Studi: S1 Pharmaceutical Sciences tingkat 4, Osaka University

Jabatan sebelumnya: Sekretaris Jenderal PPI ON 2015-2016, Ketua PORMAS Kansai 2016, Koordinator Divisi Olahraga PPI ON 2016-2017

Visi: PPI ON sebagai Persatuan Pelajar Indonesia dengan dasar kekeluargaan dan sebagai wadah untuk belajar berorganisasi secara profesional.

Misi:

  1. Menciptakan rasa persaudaraan sebagai sesama pelajar Indonesia yang berada di Osaka-Nara.
  2. Mewadahi kreativitas dan wadah bertukar pikiran pelajar Indonesia di Osaka-Nara.
  3. Membangun karakter Pelajar Indonesia yang mampu bekerja secara profesional serta bertanggung jawab pada tugas utama sebagai pelajar di Jepang.

Program baru: Pembentukan advisory board di dalam kabinet yang terdiri dari ketua-ketua PPI ON sebelumnya, fungsinya sebagai pengawas dan penasihat kepengurusan yang menjabat.

Calon No.
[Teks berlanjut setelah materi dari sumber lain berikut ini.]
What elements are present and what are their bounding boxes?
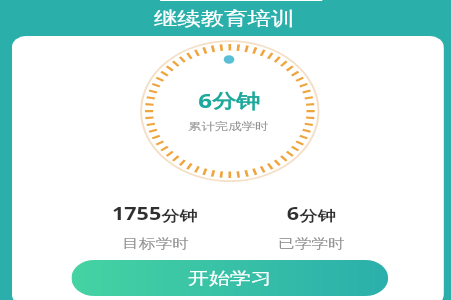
staticText: 分钟: [161, 207, 198, 225]
button[interactable]: 开始学习: [71, 260, 388, 296]
staticText: 目标学时: [122, 235, 189, 252]
staticText: 开始学习: [188, 268, 272, 289]
staticText: 累计完成学时: [188, 120, 269, 133]
staticText: 6分钟: [198, 88, 260, 114]
staticText: 1755: [112, 202, 161, 225]
staticText: 已学学时: [278, 235, 345, 252]
staticText: 继续教育培训: [154, 7, 294, 30]
staticText: 分钟: [300, 207, 336, 225]
staticText: 6: [287, 202, 300, 225]
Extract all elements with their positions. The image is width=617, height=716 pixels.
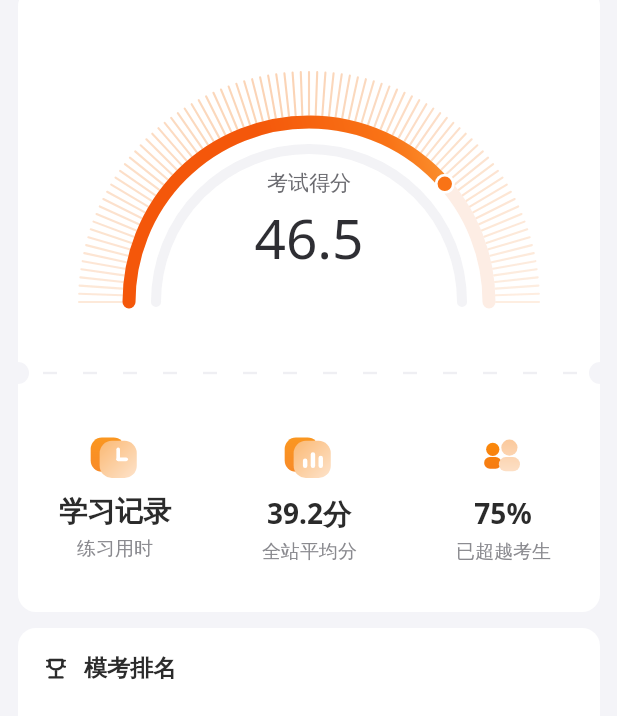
other: Trophy — [42, 655, 70, 683]
staticText: 模考排名 — [84, 654, 176, 683]
button[interactable]: 学习记录 — [18, 428, 212, 598]
button[interactable]: 75% — [406, 428, 600, 598]
staticText: 考试得分 — [267, 170, 351, 196]
staticText: 75% — [474, 494, 532, 532]
staticText: 练习用时 — [77, 537, 153, 561]
button[interactable]: 39.2分 — [212, 428, 406, 598]
staticText: 已超越考生 — [456, 540, 551, 564]
staticText: 46.5 — [254, 200, 364, 275]
staticText: 全站平均分 — [262, 540, 357, 564]
staticText: 学习记录 — [59, 494, 171, 529]
staticText: 39.2分 — [267, 494, 351, 532]
button[interactable]: Trophy — [18, 628, 600, 716]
Urut 2: Yuyus

Nama lengkap: R. Yusrifar Kharisma Tirta

Umur: 24 tahun

Studi: S2 Marine Biology tingkat 1, Osaka University

Jabatan sebelumnya: Sekretaris Jenderal PPI ON 2016-2017

Visi: Harmonis, Kontributif, Kontinu

Misi:

  1. Memperkuat tali silaturahim antar pelajar Osaka-Nara
  2. Mewadahi pelajar untuk dapat berkarya sesuai bidang dan passion
  3. Kritis dan berpartisipasi aktif dalam pembentukan karakter bangsa
  4. Membentuk sistem mentor yang ekspansif

Program baru: Mentorship session, yaitu seminar kecil tentang pengenalan divisi-divisi dalam kepengurusan, dimana para pengurus lama (mentor) dapat berinteraksi dan mengajarkan langsung (calon) pengurus baru (mentee) tentang apa saja tugas tiap divisi, serta cara menjalankannya dengan baik.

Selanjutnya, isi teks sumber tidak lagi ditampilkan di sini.